Stereotypical notion that white people are “wandering wallets” is still present, so children and adults will often approach you and ask for money.DO NOT reach for your wallet on the street or in a car with the windows open. Have some change on hand (not in your bag) in case you want to give them some money.

Intimate distance   varies from culture to culture, and it is much shorter in Africa than in Europe. This can be noticed best using public transport, in shops and offices. Do not expect that people will wait in line and patiently wait for their
turn. In most cases, the principle “stronger wins” prevails.

Toubab is a word that you hear often. People use it while referring to white people and it means “a person with a light complexion.” The word is not an insult. In fact, it has a positive connotation and it refers to all white people. Children will sometimes yell after you “Toubab! Toubab! “, but you will quickly become accustomed to it.

We strongly recommend that you learn some basic phrases in Wolof (greetings, how to thank someone, etc.). It is recommended that you say hello to people before you start the conversation. Handshakes are usually accompanied by the phrase “As-Salaam Aleikum”, which means “peace be with you.” Most Gambians are Muslim. During the visit, you need to respect their religion and traditions. When you receive gifts or give them yourself, always use the right hand. Gambians are extremely hospitable, so do not be afraid to accept their hospitality.

Drink only bottled water: Make sure that you drink industrially packaged bottled water.

The sun is very hot. Temperatures may exceed 30 °C, so do not forget a hat, sunglasses and sun cream with a high SPF. Bring lotion to relieve sunburn.

Mosquito protection: Bring mosquito repellents along with long pants and thin long-sleeved shirts.

Prohibited things that cannot be taken out of the country: drugs, plants, animals, archaeological pieces, minerals…

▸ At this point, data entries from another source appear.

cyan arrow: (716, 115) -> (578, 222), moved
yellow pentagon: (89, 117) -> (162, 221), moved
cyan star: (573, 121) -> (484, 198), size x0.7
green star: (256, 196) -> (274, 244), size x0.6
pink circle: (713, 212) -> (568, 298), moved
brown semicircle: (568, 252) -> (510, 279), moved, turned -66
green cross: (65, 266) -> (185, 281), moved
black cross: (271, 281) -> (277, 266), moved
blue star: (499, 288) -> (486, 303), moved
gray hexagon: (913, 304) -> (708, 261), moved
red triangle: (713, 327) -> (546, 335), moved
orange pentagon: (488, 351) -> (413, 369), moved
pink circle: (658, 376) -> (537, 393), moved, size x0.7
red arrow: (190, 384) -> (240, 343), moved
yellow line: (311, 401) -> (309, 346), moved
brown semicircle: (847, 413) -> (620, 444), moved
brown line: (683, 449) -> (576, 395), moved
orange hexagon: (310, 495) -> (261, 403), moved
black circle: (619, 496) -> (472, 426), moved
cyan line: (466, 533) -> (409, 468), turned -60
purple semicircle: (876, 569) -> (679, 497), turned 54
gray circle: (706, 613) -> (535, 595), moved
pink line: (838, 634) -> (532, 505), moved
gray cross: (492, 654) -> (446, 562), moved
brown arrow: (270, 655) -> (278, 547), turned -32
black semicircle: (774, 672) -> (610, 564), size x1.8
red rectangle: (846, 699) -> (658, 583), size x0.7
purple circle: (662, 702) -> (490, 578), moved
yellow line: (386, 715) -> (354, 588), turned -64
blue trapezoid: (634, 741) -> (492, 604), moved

Dress code: Walking in swimsuits, bikinis or topless is seen as inappropriate outside beach areas and hotels. We recommend wearing light cotton clothing, T-shirts with short or long sleeves, and shorts. It is important,
they do not wear revealing clothes, and to respect the culture and religion of the country. In the Gambia, you can also buy clothes at very affordable prices.

Before going home: Leave valuables at home – leave everything that is not vital for your journey (necklaces, bracelets, earrings, expensive devices, mobile phones, etc.).

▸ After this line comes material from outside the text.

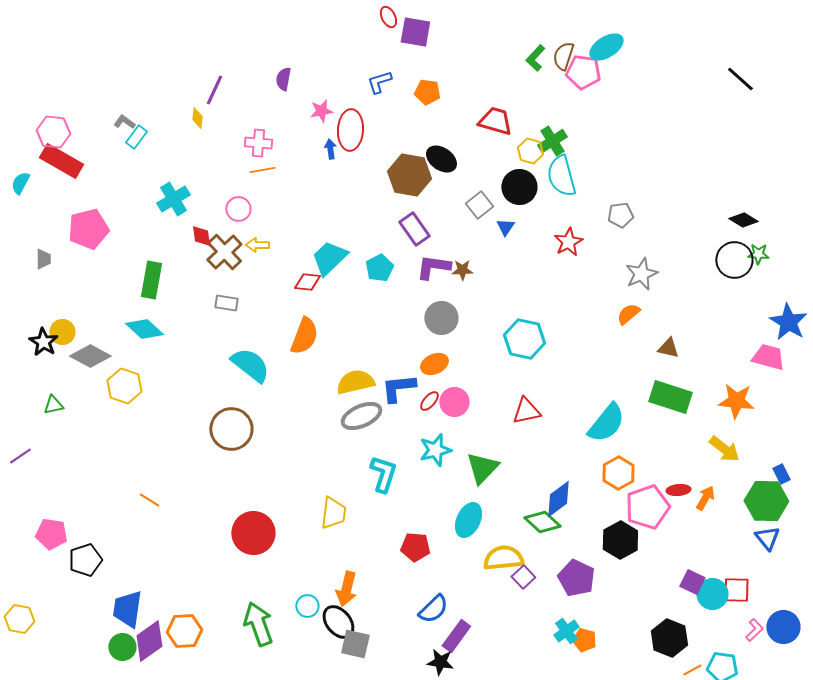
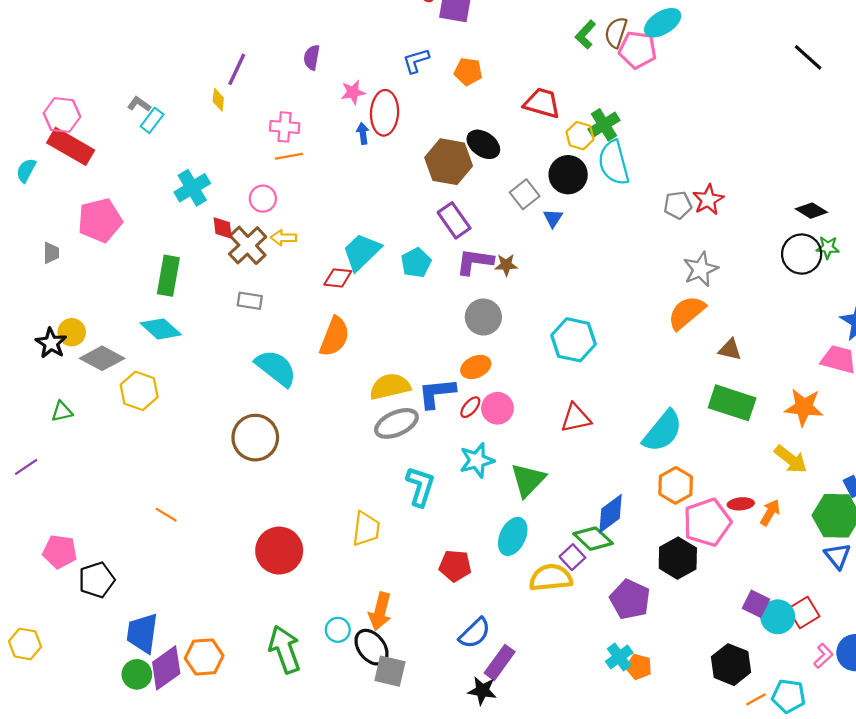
red star: (568, 242) -> (708, 200), moved
orange semicircle: (628, 314) -> (686, 313), size x1.5
purple square: (523, 577) -> (572, 557), moved
red square: (736, 590) -> (804, 612), turned -32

Hidden pockets: Sew small, inconspicuous pockets at several places on the inside of your clothing. In them, you can hide folded banknotes and traveller’s checks. It is also a good idea to carry a fanny pack.

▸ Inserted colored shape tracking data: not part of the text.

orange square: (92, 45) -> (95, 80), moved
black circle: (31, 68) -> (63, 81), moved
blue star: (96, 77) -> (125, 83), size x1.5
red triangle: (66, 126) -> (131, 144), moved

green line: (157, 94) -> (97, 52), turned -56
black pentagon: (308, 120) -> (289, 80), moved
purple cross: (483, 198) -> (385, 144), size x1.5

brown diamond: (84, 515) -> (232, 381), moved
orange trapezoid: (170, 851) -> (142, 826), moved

Backpacks with locks: We recommend using a backpack with double zipper, which can be locked with a small padlock.

Tagged baggage: All items of baggage must be marked in visible places with labels that includes your personal data (name, address). Highlight pockets inside your baggage the same way.

Do not carry sharp objects in your hand luggage Luggage that you take with you on an airplane must not contain any hazardous or sharp objects such as sets manicure scissors, large and small knives, other cutting blades, metal nail files, etc.).

Permitted luggage weight is usually 20-23 kg per person.

When you receive your plane ticket, immediately check the dates, departure time and your name.